Licensed under a Creative Commons Attribution-Noncommercial-Share Alike 3.0 Unported License.
Produced by CATH
“Edinburgh, September, 1790.
“Dear Uncle,

“We arrived here without any accident about five o’clock on Monday evening. The good weather made our journey pleasant. I have been attending to your commissions here, and find that the last volume of Dodsley’s Annual Register published is that for 1787, which I was about to send you; but the bookseller I frequent had not one in boards, though he expects to procure one for me. There is a new work of the same title and size, on the same plan, which, being published every year regularly, has almost cut out Dodsley’s, so that this last is expected to stop altogether. You will let me know if you would wish to have the new work, which is a good one, will join very well with those volumes of Dodsley’s, which you already have, and is published up to the present year. Byron’s Narrative is not yet published, but you shall have it whenever it comes out.

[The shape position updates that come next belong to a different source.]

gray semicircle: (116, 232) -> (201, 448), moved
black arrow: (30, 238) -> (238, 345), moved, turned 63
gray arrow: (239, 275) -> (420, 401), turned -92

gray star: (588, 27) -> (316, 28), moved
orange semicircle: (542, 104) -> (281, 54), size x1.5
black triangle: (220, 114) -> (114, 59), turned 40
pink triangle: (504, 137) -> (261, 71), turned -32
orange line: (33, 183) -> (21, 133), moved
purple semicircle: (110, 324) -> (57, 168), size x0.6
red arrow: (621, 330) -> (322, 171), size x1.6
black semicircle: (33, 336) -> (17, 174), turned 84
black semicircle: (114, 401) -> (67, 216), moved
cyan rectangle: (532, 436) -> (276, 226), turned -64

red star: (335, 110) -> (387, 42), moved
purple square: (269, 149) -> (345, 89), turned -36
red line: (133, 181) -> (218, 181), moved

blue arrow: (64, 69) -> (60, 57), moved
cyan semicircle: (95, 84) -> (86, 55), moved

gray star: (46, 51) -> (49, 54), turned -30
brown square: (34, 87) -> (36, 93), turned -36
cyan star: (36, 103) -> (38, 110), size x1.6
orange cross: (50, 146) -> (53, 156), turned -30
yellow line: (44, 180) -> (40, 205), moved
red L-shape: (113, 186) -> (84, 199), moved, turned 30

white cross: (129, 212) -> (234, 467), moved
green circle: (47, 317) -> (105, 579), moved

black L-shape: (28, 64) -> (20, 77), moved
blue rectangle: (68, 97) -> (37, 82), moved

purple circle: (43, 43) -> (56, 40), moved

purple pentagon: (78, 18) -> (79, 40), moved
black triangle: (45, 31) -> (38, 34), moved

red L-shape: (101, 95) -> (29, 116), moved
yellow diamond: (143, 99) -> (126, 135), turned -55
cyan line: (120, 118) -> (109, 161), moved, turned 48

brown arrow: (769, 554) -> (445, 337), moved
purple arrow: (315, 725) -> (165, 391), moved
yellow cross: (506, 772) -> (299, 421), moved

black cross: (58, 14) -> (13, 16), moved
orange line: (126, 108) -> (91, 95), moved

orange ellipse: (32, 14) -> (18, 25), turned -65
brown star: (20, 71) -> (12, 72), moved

“Agreeable to your permission, I send you the scroll copy of an essay on the origin of the feudal system, written for the Literary Society last year. As you are kind enough to interest yourself in my style and manner of writing, I thought you might like better to see it in its original state, than one on the polishing of which more time had been bestowed. You will see that the intention and attempt of the essay is principally to controvert two propositions laid down by the writers on
the subject;—1st, That the system was invented by the Lombards; and, 2dly, that its foundation depended on the king’s being acknowledged the sole lord of all the lands in the country, which he afterwards distributed to be held by military tenures. I have endeavoured to assign it a more general origin, and to prove that it proceeds upon principles common to all nations when placed in a certain situation. I am afraid the matter will but poorly reward the trouble you will find in reading some parts. I hope, however, you will make out enough to enable you to favour me with your sentiments upon its faults. There is none whose advice I prize so high, for there is none in whose judgment I can so much confide, or who has shown me so much kindness.

“I also send, as amusement for an idle half hour, a copy of the regulations of our Society, some of which will, I think, be favoured with your approbation.

“My mother and sister join in compliments to aunt and you, and also in thanks for the attentions and hospitality which they experienced at Rosebank. And I am ever your affectionate nephew,

Walter Scott.

“P.S—If you continue to want a mastiff, I think I can procure you one of a good breed, and send him by the carrier.”